O.K., Dave - fair enough. It is hard to realize that 25 years has passed since Die Hard lit up the big screen. That was truly a breakout film for Rickman who surely showed a talent for melodrama. It is interesting to me that there actually is an actor named ... wait for it ... Hans Gruber. Still, he only seemed like a goo guy compared with the pouty glaring of Gudanov. And, I must admit, my favorit role of Rickman was as the British wine merchant Steve Spurrier in Bottle Shock. Spurrier says to Chris Pine ( playing Bo Barrett, now president of Chateau Montelena): "it seems your father thinks I'm a bit of an asshole, but I'm really not ... I'm just British.)

AndrewPrice said...

Dave, I have to admit that Gruber was very likable. He seems like a really fun guy to drink a beer with. Unless he then tries to kill you.

Kit said...

"Benefits of a classical education... "

tryanmax said...

Re: Gruber -- I have nothing but respect for a man who can pull off the perfectly trimmed 80s full bead without looking like a yutz. (Unlike Harry Ellis.)

goldvermilion87 said...

I find Loki in The Dark World sort of likeable -- not because you root for him over the villain, but because you start to wonder he might possibly be changing into a good character, and you then discover that he's just shape shifting for his own purposes.

But then, I don't know if it's fair to say you're supposed to hate him?

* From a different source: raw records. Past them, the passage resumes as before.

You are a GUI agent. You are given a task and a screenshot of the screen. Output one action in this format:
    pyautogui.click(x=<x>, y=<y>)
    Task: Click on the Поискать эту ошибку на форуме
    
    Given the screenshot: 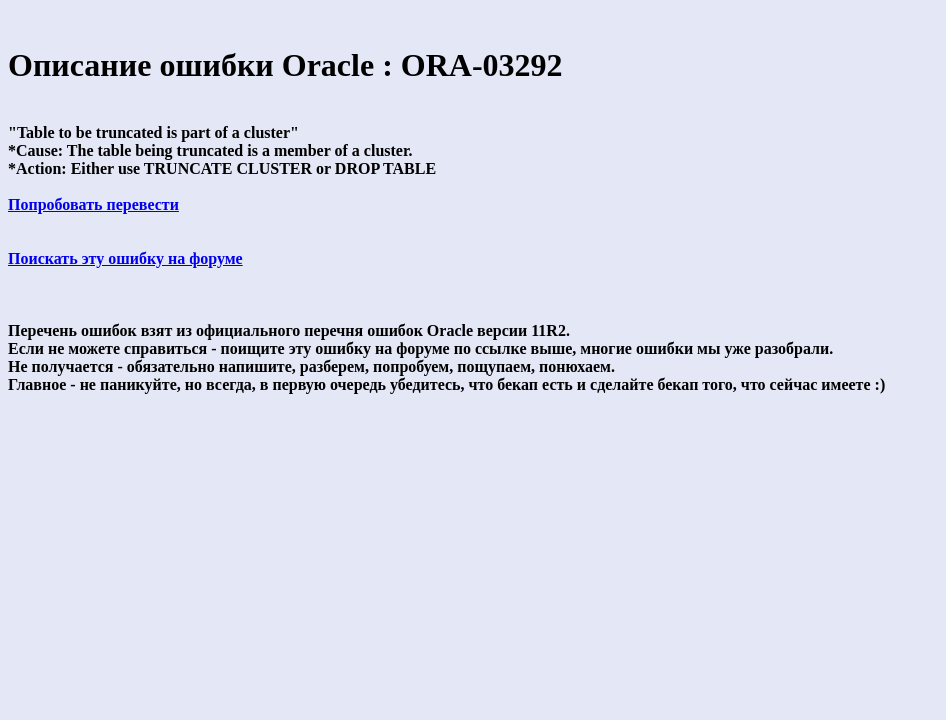 What is the action you would take?
    pyautogui.click(x=125, y=258)
    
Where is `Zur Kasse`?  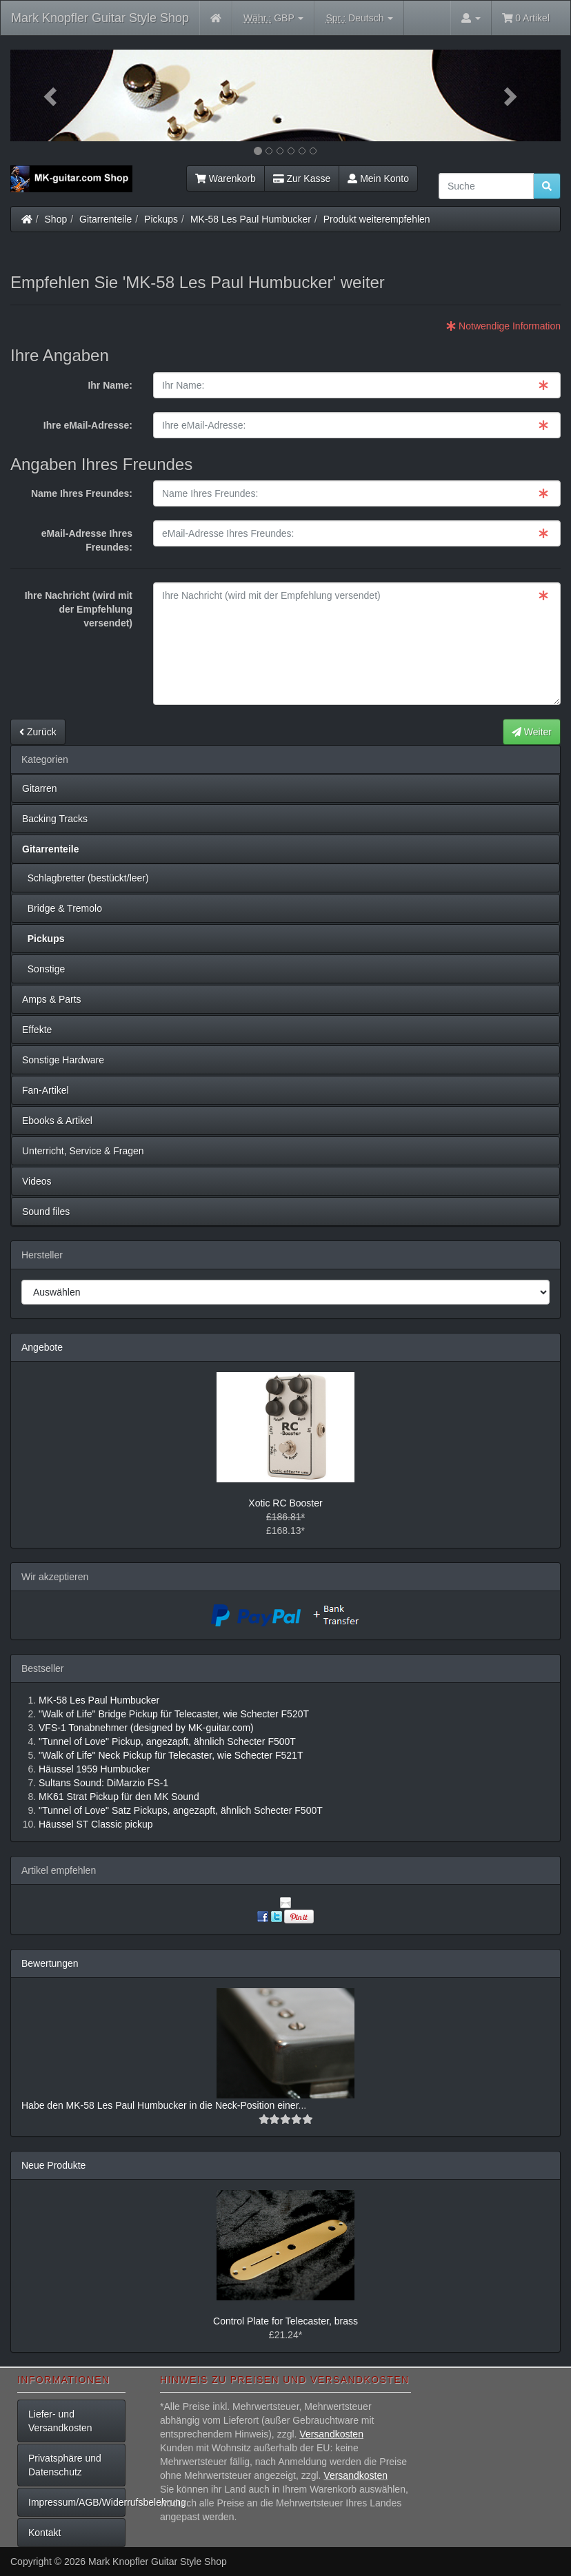 Zur Kasse is located at coordinates (301, 178).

Since the movie makers wanted you to like him, and then to get punched in the gut when you realized (as you knew you should have throughout) that he was still just a power-hungry liar.

Rob S. Rice said...

You're all thinking way to small for the villain you oughtn't to be rooting for.

Think big.

Think bigger.

Think even BIGGER!

Thin even, EVEN BIGGER...

Right. Godzilla. I mean, half the time I'm shouting, 'Go get 'em!' Then I slap myself. Then Raymond Burr gets spliced in. Then I'm shouting, 'GO GET HIM!'

Non-Kaiju? Oh, very well. Dean Wormer in 'Animal House,' I'm not the first, but I do like the simple honesty of 'I really hate those guys.' Wallace Burton Binghamton, nemesis of LTCDR Quenton McHale. A very formidable antagonist, who, the one time his courage was questioned by his peers, blew up half the Japanese-held island of Kemo. I don't suppose REDEEMED villains such as Stoick the Vast from 'How to Train Your Dragon' count... Okay. Bye now!

KRS said...

One thing about the German POW camps is that they were run the respective service of the prisoner. So, Luftwaffe managed the camps for captured allied airmen, the Wehrmacht for soldiers and the Kriegsmarine for sailors. The Luftwaffe was known for treating allied prisoners the best, in some instances even allowing military honors at the funeral of a deceased POW.

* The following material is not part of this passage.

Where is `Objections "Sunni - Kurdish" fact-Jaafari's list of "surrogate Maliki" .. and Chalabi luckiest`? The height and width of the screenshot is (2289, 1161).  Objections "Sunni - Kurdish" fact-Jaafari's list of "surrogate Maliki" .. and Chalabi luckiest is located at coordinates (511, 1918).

I got wind of a story a little while back - I haven't been able to confirm it yet - of a Luftwaffe commandant getting warning of the Gestapo sending a squad of soldiers to take some of his prisoners. According to the story, he sent guards armed with machine guns to wait for the Gestapo at the train station. They prevented the Gestapo from getting off the train. Like I said, can't confirm it.

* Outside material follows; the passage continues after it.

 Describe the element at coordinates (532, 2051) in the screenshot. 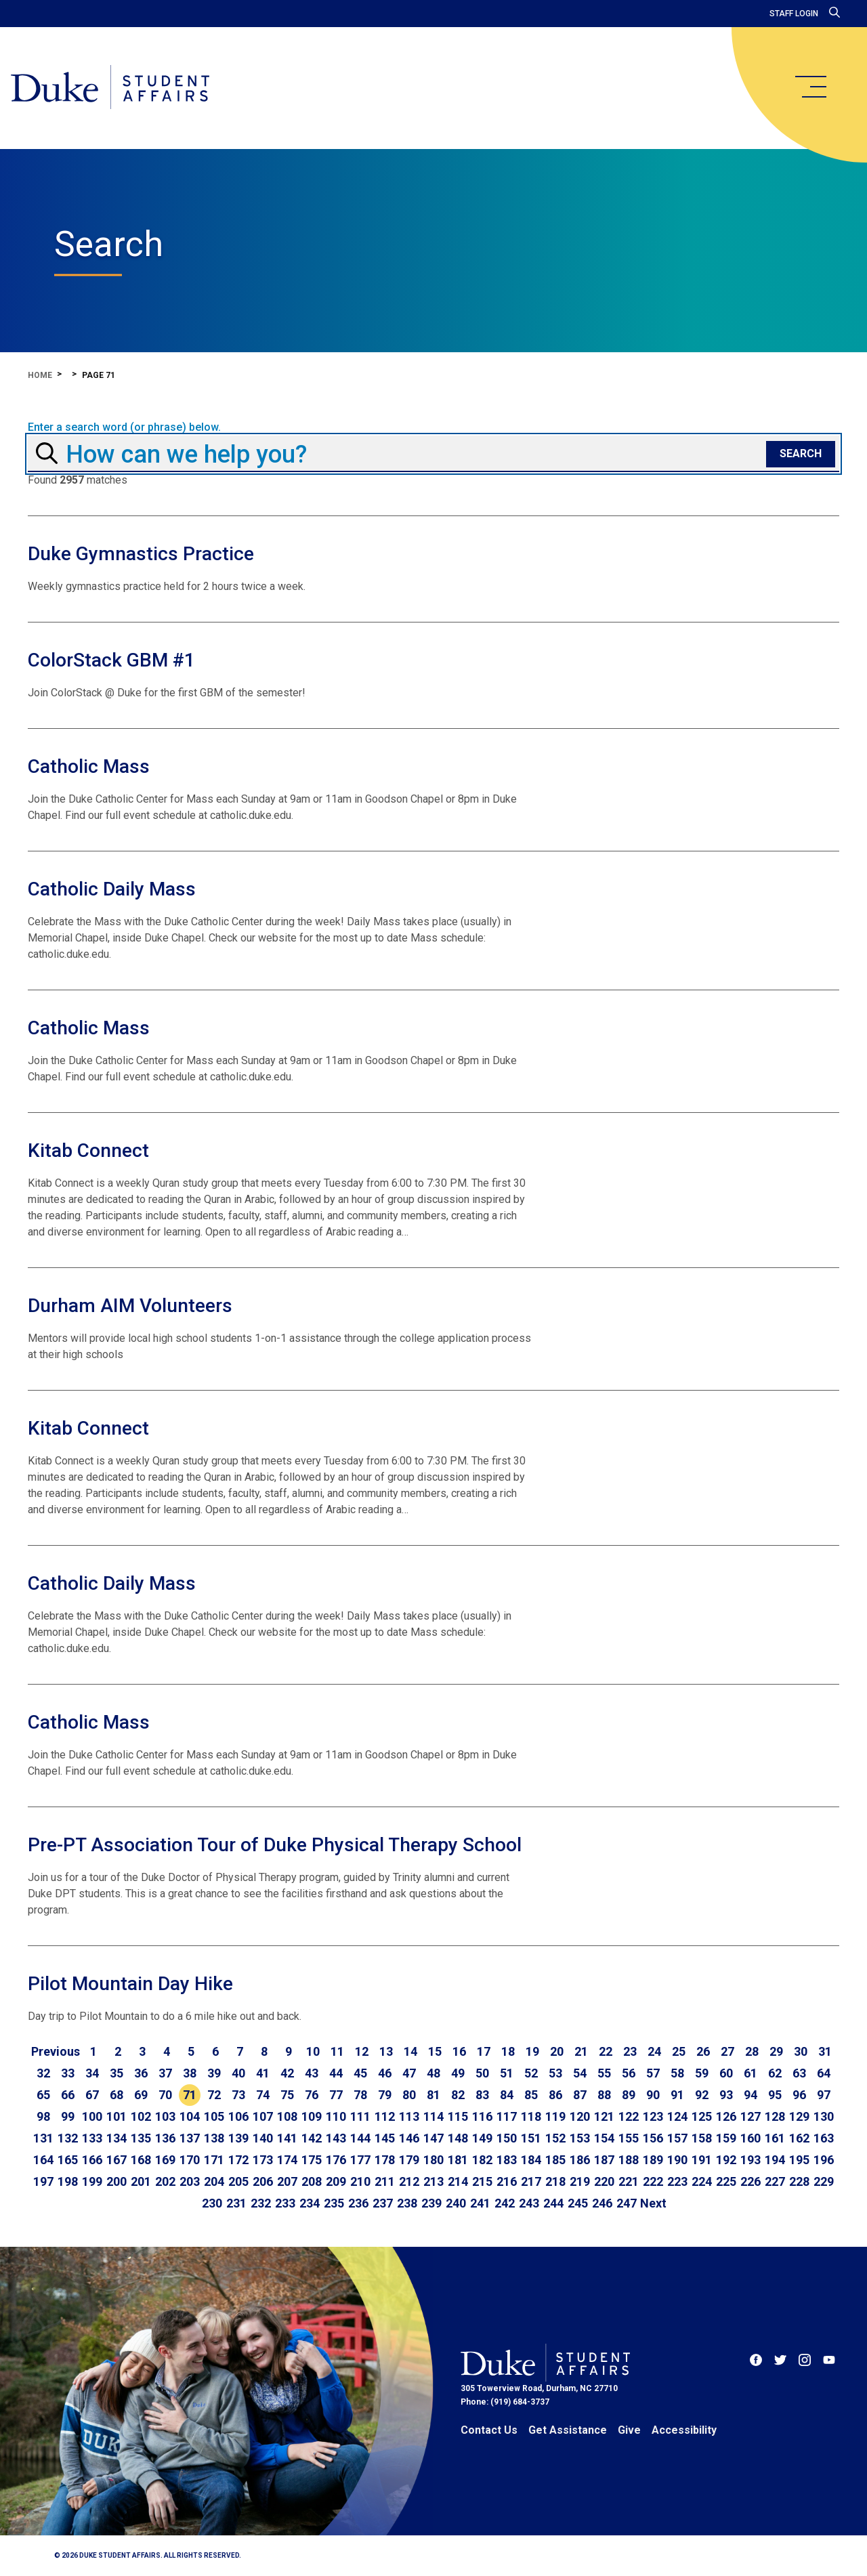 I see `19` at that location.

Getting back on topic, I don't particularly like villians and I don't want to like them or see any humanizing quality in them - things get to feeling phony. I do like conflict between flawed people, but I don't consider them villians. So, no, I always wanted Hans Gruber dead, even during the Ode to Joy.

I prefer a villian to be evil, all the goodness explunged from his soul. I also prefer him to be believable, like Major Nagai, or any Japanese officer in The Great Raid. This is real evil that vomited out of real humans in the real world. There is nothing more frightening in the movies.

Anonymous said...

The T-1000.

The actor did a superb job (not blinking when firing a pistol, the sprinting, etc), and lil' John Connor, juvenile delinquent that he was, wore out his welcome by the end of the first act. I'm glad the T-X got it right in Rise of the Machines.